• Exercise instructions
Whatever precedes the line containing "4 opiniones" is not copied; that line and every line after it through the final one below are copied exactly, except pictures.

• Data records

──────

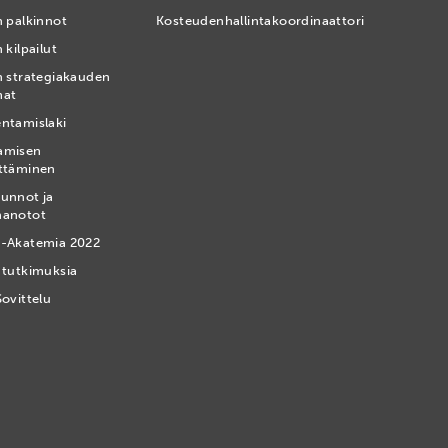
n palkinnot
Kosteudenhallintakoordinaattori
 kilpailut
n strategiakauden
mat
ntamislaki
amisen
ttäminen
unnot ja
nanotot
-Akatemia 2022
 tutkimuksia
Sovittelu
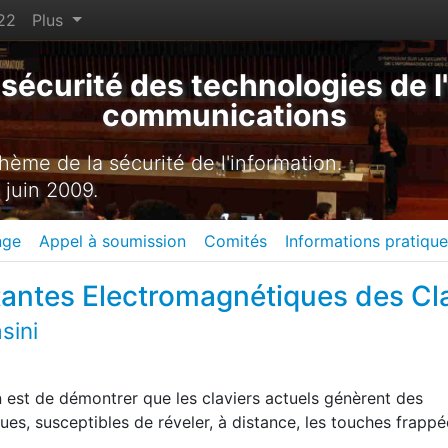
22
Plus
sécurité des technologies de l'
communications
ème de la sécurité de l'information.
 juin 2009.
nge
Appel à soumission
Comités
Informations pratiqu
tes Electromagnétiques des Clavie
sini
n est de démontrer que les claviers actuels génèrent des
s, susceptibles de réveler, à distance, les touches frappé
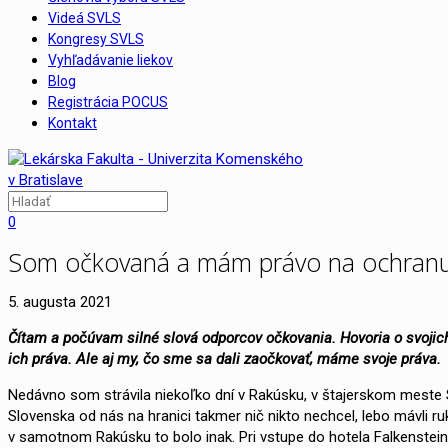
Videá SVLS
Kongresy SVLS
Vyhľadávanie liekov
Blog
Registrácia POCUS
Kontakt
0
Som očkovaná a mám právo na ochranu.
5. augusta 2021
Čítam a počúvam silné slová odporcov očkovania. Hovoria o svojic
ich práva. Ale aj my, čo sme sa dali zaočkovať, máme svoje práva.
Nedávno som strávila niekoľko dní v Rakúsku, v štajerskom meste 
Slovenska od nás na hranici takmer nič nikto nechcel, lebo mávli r
v samotnom Rakúsku to bolo inak. Pri vstupe do hotela Falkenstein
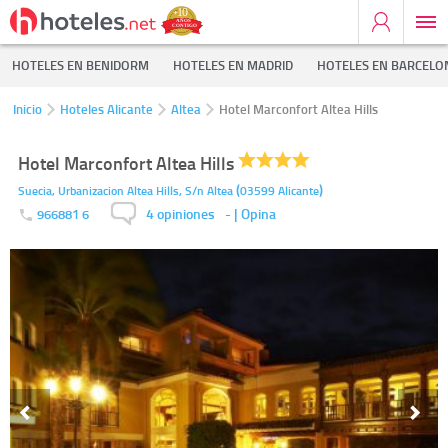
HOTELES EN BENIDORM
HOTELES EN MADRID
HOTELES EN BARCELO
Inicio
Hoteles Alicante
Altea
Hotel Marconfort Altea Hills
Hotel Marconfort Altea Hills
(
)
Suecia, Urbanizacion Altea Hills, S/n
Altea
03599
Alicante
4 opiniones
-
| Opina
966881 6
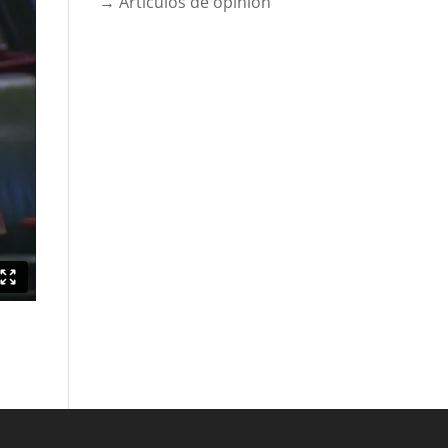
→ Artículos de opinión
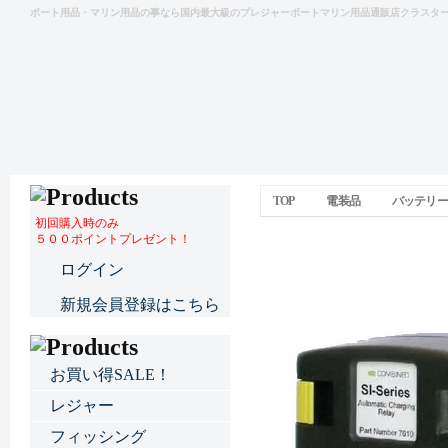
ボート用品・マリン用品の事なら国内最大級のプレジャーボートマリン用品通販店クラスタ
TOP
電装品
バッテリー
初回購入時のみ
５００ポイントプレゼント！
オートマチックチャージ
ログイン
新規会員登録はこちら
お買い得SALE！
レジャー
フィッシング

──────

• Solution for this task
4 opiniones
-
| Opina
966881 6
→ Artículos de opinión
ボート用品・マリン用品の事なら国内最大級のプレジャーボートマリン用品通販店クラスタ
TOP
電装品
バッテリー
初回購入時のみ
５００ポイントプレゼント！
オートマチックチャージ
ログイン
新規会員登録はこちら
お買い得SALE！
レジャー
フィッシング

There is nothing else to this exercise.